» Exercise brief: Pictures do not belong in the copy, so please give every entry below again exactly.

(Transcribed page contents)
+ + + +

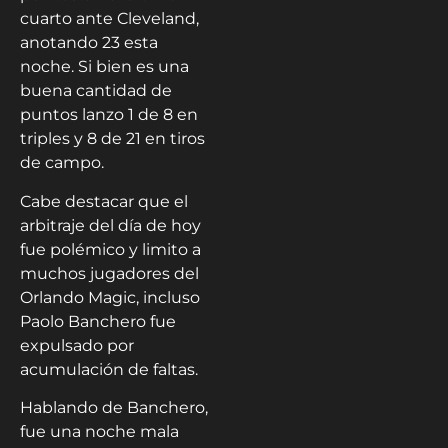
cuarto ante Cleveland,
anotando 23 esta
noche. Si bien es una
buena cantidad de
puntos lanzo 1 de 8 en
triples y 8 de 21 en tiros
de campo.
Cabe destacar que el
arbitraje del día de hoy
fue polémico y limito a
muchos jugadores del
Orlando Magic, incluso
Paolo Banchero fue
expulsado por
acumulación de faltas.
Hablando de Banchero,
fue una noche mala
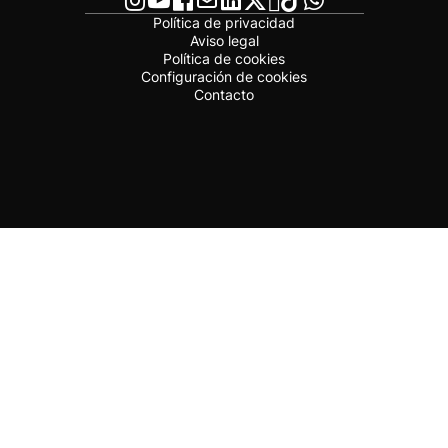
Política de privacidad
Aviso legal
Política de cookies
Configuración de cookies
Contacto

+ + + +

» Result for this exercise:
cuarto ante Cleveland,
anotando 23 esta
noche. Si bien es una
buena cantidad de
puntos lanzo 1 de 8 en
triples y 8 de 21 en tiros
de campo.
Cabe destacar que el
arbitraje del día de hoy
fue polémico y limito a
muchos jugadores del
Orlando Magic, incluso
Paolo Banchero fue
expulsado por
acumulación de faltas.
Hablando de Banchero,
fue una noche mala
Política de privacidad
Aviso legal
Política de cookies
Configuración de cookies
Contacto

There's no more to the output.